**To do**.
Return a copy of each line in the listing that includes the word "khach".

**Material provided**.

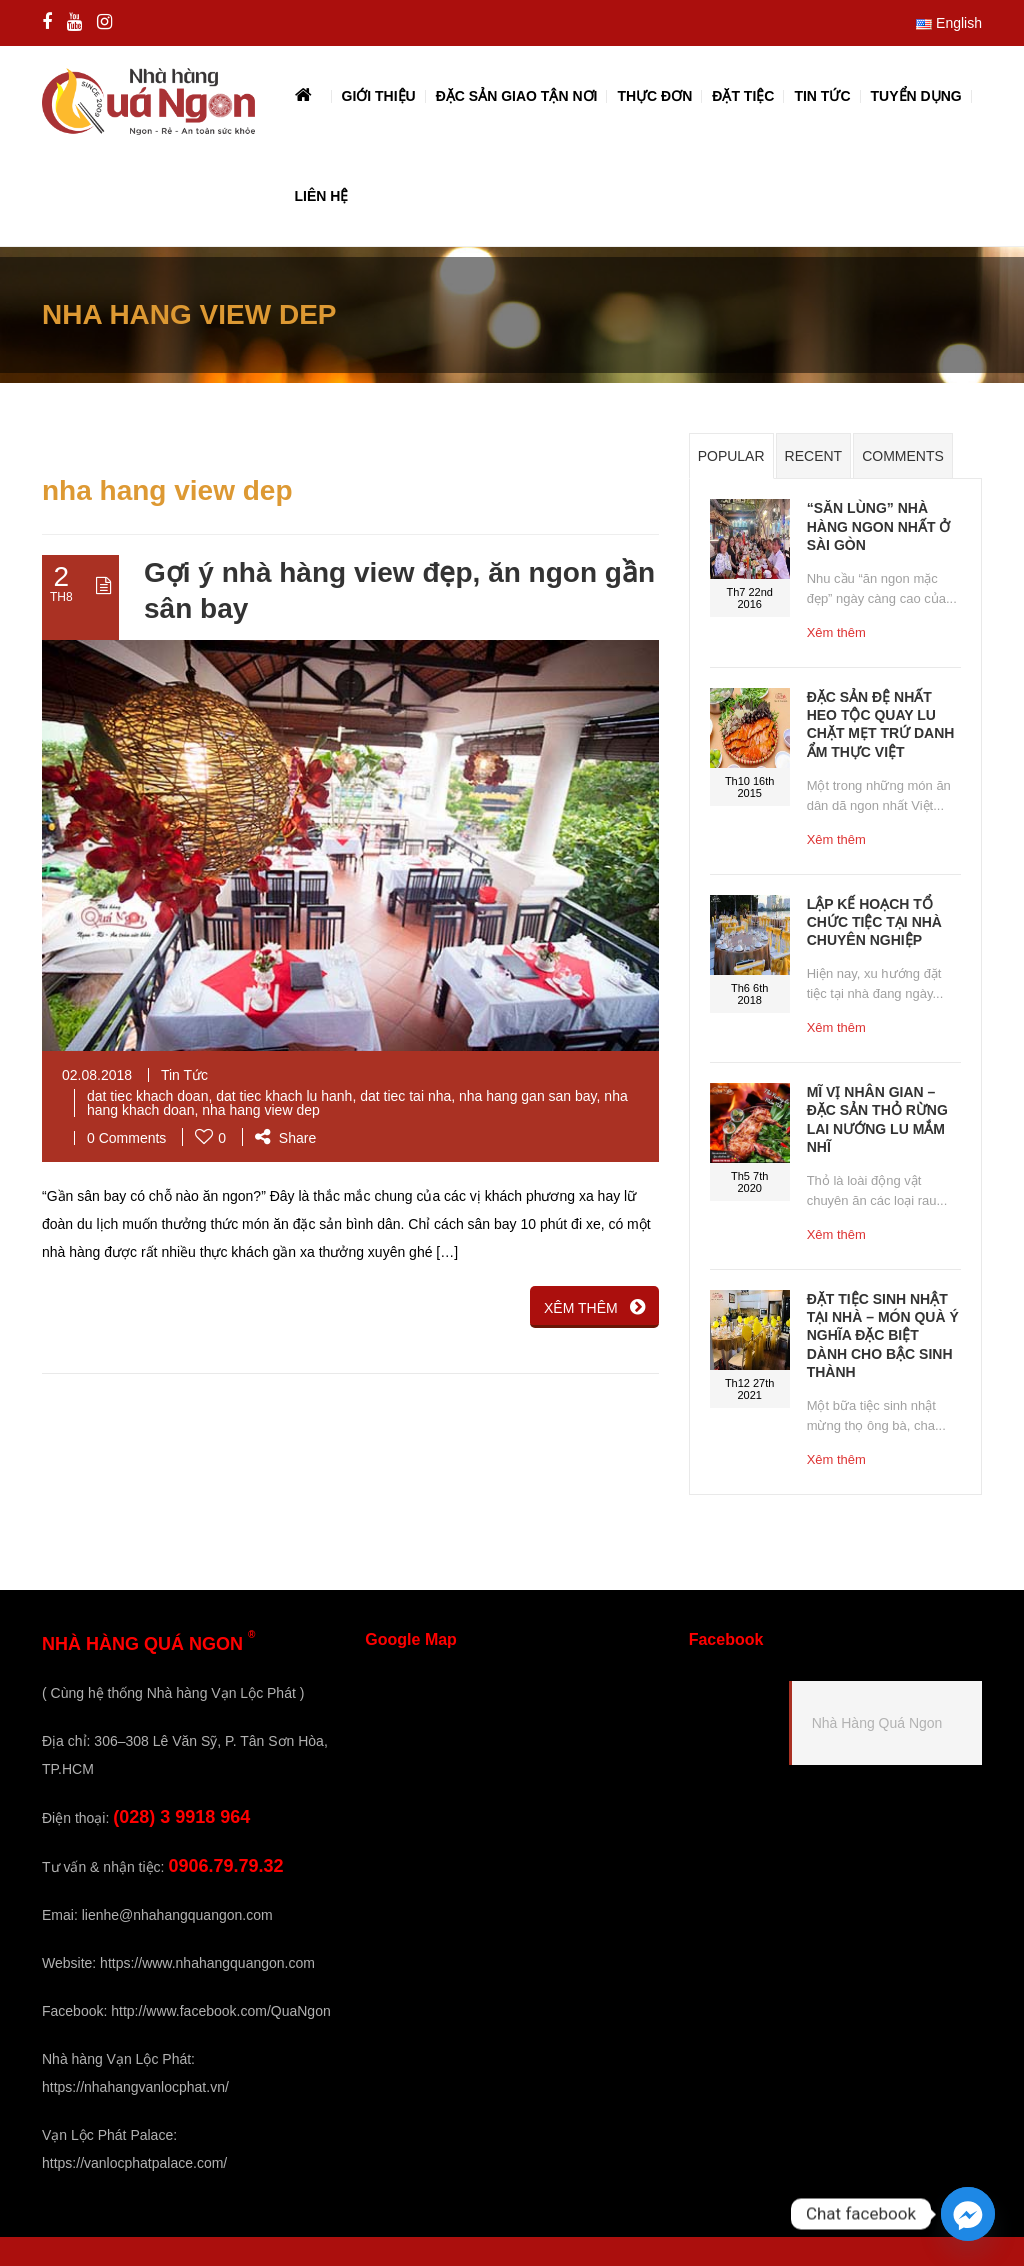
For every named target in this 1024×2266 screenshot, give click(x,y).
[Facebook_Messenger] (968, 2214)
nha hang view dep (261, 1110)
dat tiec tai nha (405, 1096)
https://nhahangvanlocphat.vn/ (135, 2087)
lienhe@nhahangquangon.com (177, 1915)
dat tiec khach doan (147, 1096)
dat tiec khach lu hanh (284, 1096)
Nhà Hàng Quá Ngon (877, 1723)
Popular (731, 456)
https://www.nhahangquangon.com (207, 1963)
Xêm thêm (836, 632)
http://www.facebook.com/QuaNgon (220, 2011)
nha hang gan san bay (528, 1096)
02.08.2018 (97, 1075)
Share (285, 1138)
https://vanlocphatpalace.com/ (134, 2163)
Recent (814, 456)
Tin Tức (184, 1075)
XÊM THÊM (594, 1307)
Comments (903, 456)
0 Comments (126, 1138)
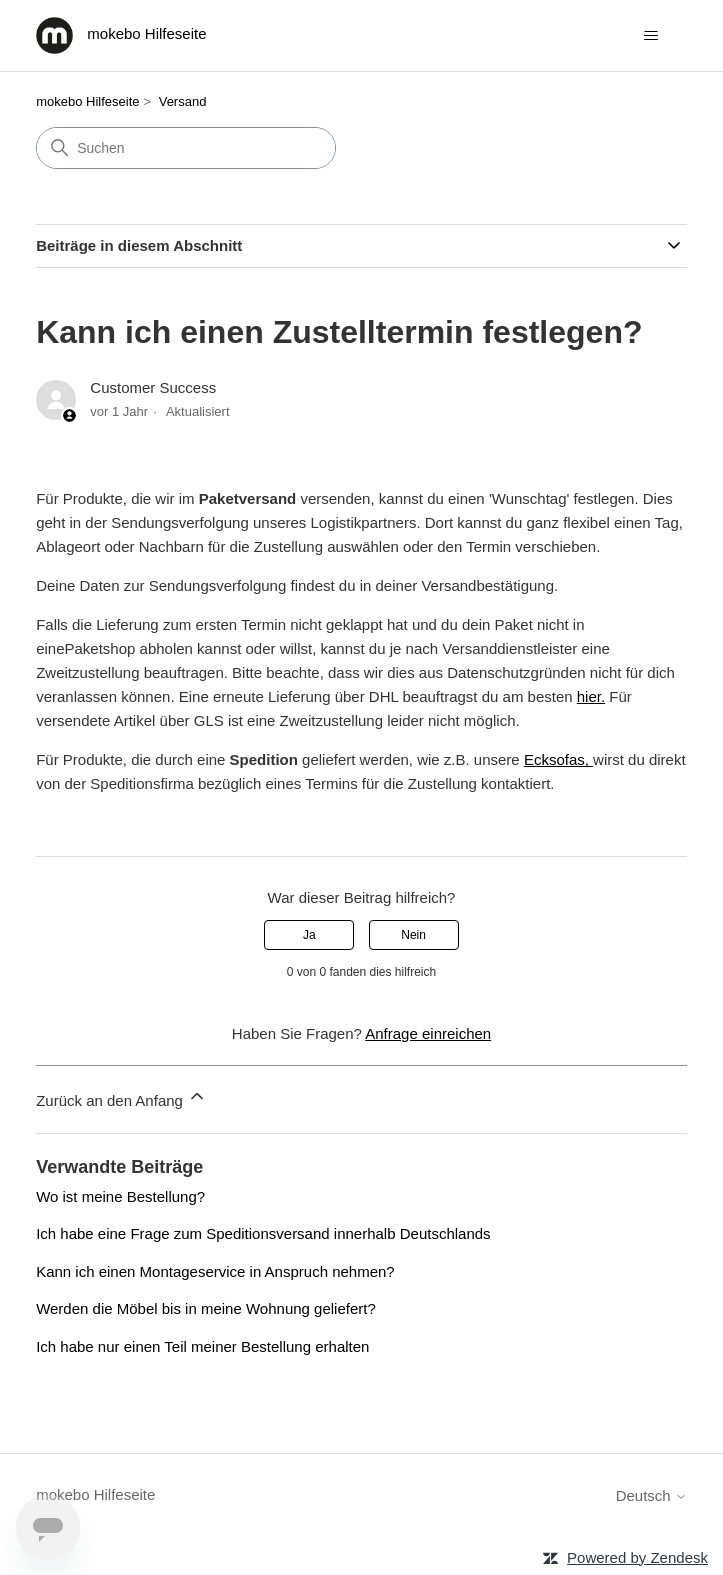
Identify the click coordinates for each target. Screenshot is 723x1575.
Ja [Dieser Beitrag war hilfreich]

**Solution below**.
dat tiec khach doan (147, 1096)
dat tiec khach lu hanh (284, 1096)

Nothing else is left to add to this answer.